MANY OF HIS peers are dead, and countless others haven’t picked up a guitar since their arthritis kicked in. But last year, just two days after releasing his aptly titled 73rd studio album, Last Man Standing, Willie Nelson turned 85. A few weeks later he was, as usual, on the road again. He’s got plenty of cash and a legacy that rivals any musician who’s ever lived, so no one would blame Nelson if he spent the rest of his life doing nothing but lounging on a beach near his home in Maui or enjoying edibles at his ranch outside Austin. Yet he’s still writing songs, playing guitar and making music nearly every day.

So why does he still do it? “I need to keep being creative, not to prove anything but because it makes me happy just to do it,” Nelson says. He partially credits doing what he loves for keeping him animate into his 80s. “Keeping busy has a lot to do with keeping you alive.”

What else would he do? Over the past couple of decades, whenever Nelson was asked about retirement, he’d reply, “All I do is play music and golf. Which one do you want me to give up?”


Willie NelsonWillie Nelson Willie Nelson

FULL NELSON: No one has graced our cover more than Willie.


Playing music is how Nelson gives back. He fights for American farmers with Farm Aid, his annual fundraising concert, he plays benefits for hurricane and fire victims, and he performs gratis shows for wounded soldiers. For years, Nelson’s handlers have tried to insulate him from outsiders asking him for help because, they say with exasperation, “Willie can’t say no.”

Meanwhile, the people keep coming. “The fact that people still show up and like what we do is a good enough reason to keep doing it,” Nelson says. He’s struggled over the past few years: he’s been sick, and he doesn’t perform as long as he used to. But when he walks onstage, waves at the crowd and greets them with a “How y’all doin’?” he’s repaid with adoration, and he feeds off of that energy.

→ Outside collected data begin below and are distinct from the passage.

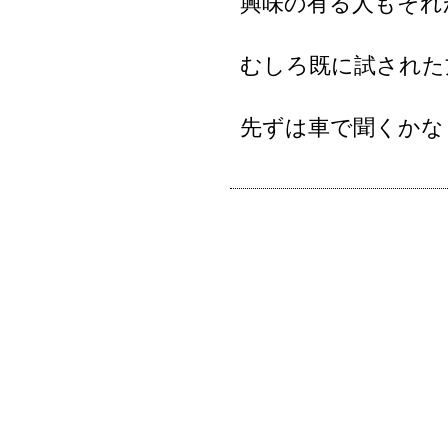
興味の有る人もそれ
むしろ既に試された
先ずは車で聞くかな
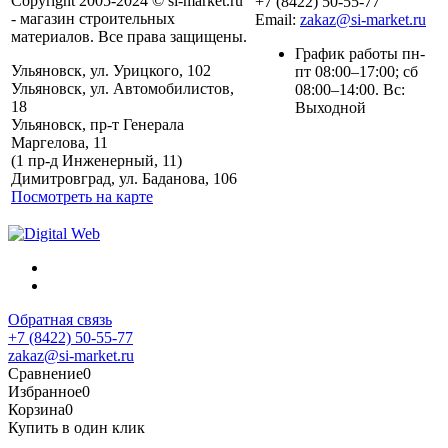
Copyright 2005-2024 © si-market.ru
+7 (8422) 50-55-77
- магазин строительных
Email:
zakaz@si-market.ru
материалов. Все права защищены.
График работы пн-
Ульяновск, ул. Урицкого, 102
пт 08:00–17:00; сб
Ульяновск, ул. Автомобилистов,
08:00–14:00. Вс:
18
Выходной
Ульяновск, пр-т Генерала
Маргелова, 11
Политика обработки
(1 пр-д Инженерный, 11)
персональных данных
Димитровград, ул. Баданова, 106
Посмотреть на карте
Обратная связь
+7 (8422) 50-55-77
zakaz@si-market.ru
Сравнение
0
Избранное
0
Корзина
0
Купить в один клик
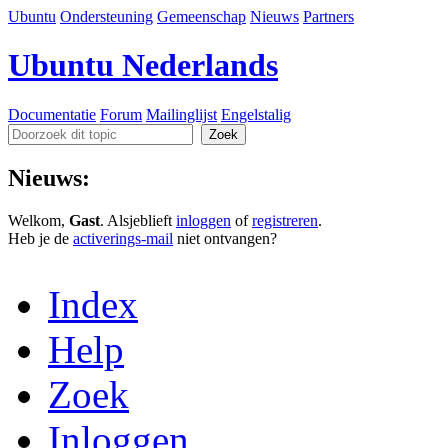
Ubuntu
Ondersteuning
Gemeenschap
Nieuws
Partners
Ubuntu Nederlands
Documentatie
Forum
Mailinglijst
Engelstalig
Nieuws:
Welkom,
Gast
. Alsjeblieft
inloggen
of
registreren
.
Heb je de
activerings-mail
niet ontvangen?
Index
Help
Zoek
Inloggen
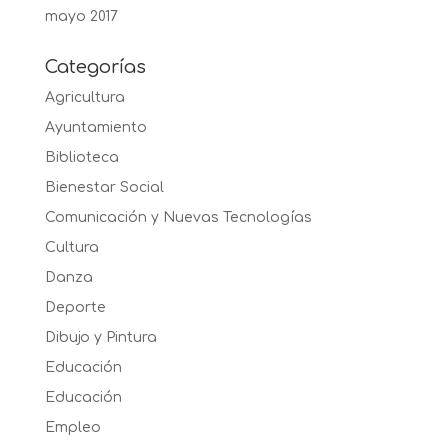
mayo 2017
Categorías
Agricultura
Ayuntamiento
Biblioteca
Bienestar Social
Comunicación y Nuevas Tecnologías
Cultura
Danza
Deporte
Dibujo y Pintura
Educación
Educación
Empleo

It’s also a family affair. Sure, he’s shared the stage with some of the world’s most renowned musicians, such as Ray Charles and Frank Sinatra, but nothing pleases Nelson more than playing with family. Every night on tour, his sister, Bobbie, whirls through the instrumental number “Down Yonder” on piano, while Willie looks on in admiration.

And he gets special joy from performing with his brood: sons Lukas and Micah and daughters Amy and Paula. “There’s nothing better than having your kids get up onstage and play music with you,” he says. “You can’t beat that.”

And the beat goes on. He’s had health issues over the years: one of his lungs collapsed in 1981 and again in 2008, and in recent years he’s ruptured a bicep and torn a rotator cuff. But Nelson stays in shape. He bikes, swims, lifts weights and does tae kwon do. “I think Dad’s gonna live to be 108 years old,” Lukas says.

In February 2015 a fake news site proclaimed that Nelson was dead. Two months later it followed with a report that a gardener had found him lifeless in the front yard of his Maui home. And on Aug. 3, 2017, various radio stations began tweeting rumors that Nelson had died. When he heard about his demise, he responded as you’d expect: he laughed. Then he went out and played another show.